本当は違う。“そんな段階”などという生易しいものではない。これはもう、身体を治すための医療などではないのだ。けれど、その冷酷な事実を言葉にして口に渡してしまったら、何かが決定的に壊れてしまう気がした。
その時だった。
自動ドアが開き、地下の白衣を着た研究員が一人、ラウンジの中へと入ってきた。周囲を見回し、私を見つけると一直線にこちらへ歩いてくる。
「ああ、ここにいましたか」
悪びれもせず、彼は私の目の前で口を開いた。
「NB9」
反射的に、身体が背筋を伸ばして立ち上がっていた。長年の訓練と、この数日で叩き込まれた習性による動作だった。

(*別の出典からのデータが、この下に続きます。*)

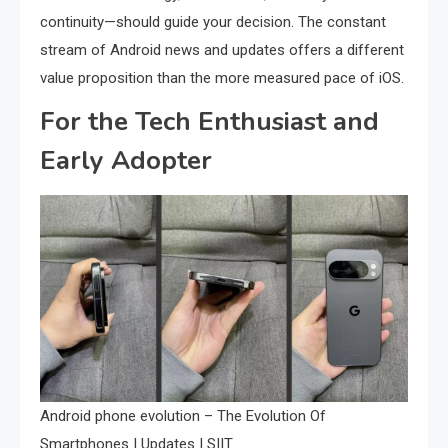
continuity—should guide your decision. The constant
stream of Android news and updates offers a different
value proposition than the more measured pace of iOS.
For the Tech Enthusiast and
Early Adopter
Android phone evolution – The Evolution Of
Smartphones | Updates | SIIT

「午後の適合試験のスケジュールが繰り上げになりました。至急、地下第三実験室へ入室してください」
「……わかりました。すぐ向かいます」
短く返事を刻む。
研究員は「よろしい」とだけ言って、私の返答の質すら確認せずにすぐさま背を向けて去っていった。
ラウンジに、再び静寂が戻る。
私は少し気まずさを覚えながら、もう一度席に腰を下ろそうとして――
「……ちぃかわさん」
呼び止める声に、動きがピタリと止まった。
那須さんはいつもの穏やかな表情のまま、まっすぐ私を見つめていた。
「今の……」
彼女は言葉を少しだけ吟味するように間を置き、静かに口を開いた。
「『NB9』って……?」
私は一瞬だけ言葉に詰まり、努めて軽やかな自嘲の笑みを浮かべてみせた。
「ああ……管理番号だよ。あっちでは、効率が良いからって最近そう呼ばれているんです」
大したことではない、と自分にも言い聞かせるように、なるべく気にしていないトーンで吐き出す。けれど、自分の声が自分でも引くほど乾いていることに気づいていた。
そして、私の微かな変化を見逃さない彼女の繊細な観察眼が、その乾いた嘘を見抜けないはずはなかった。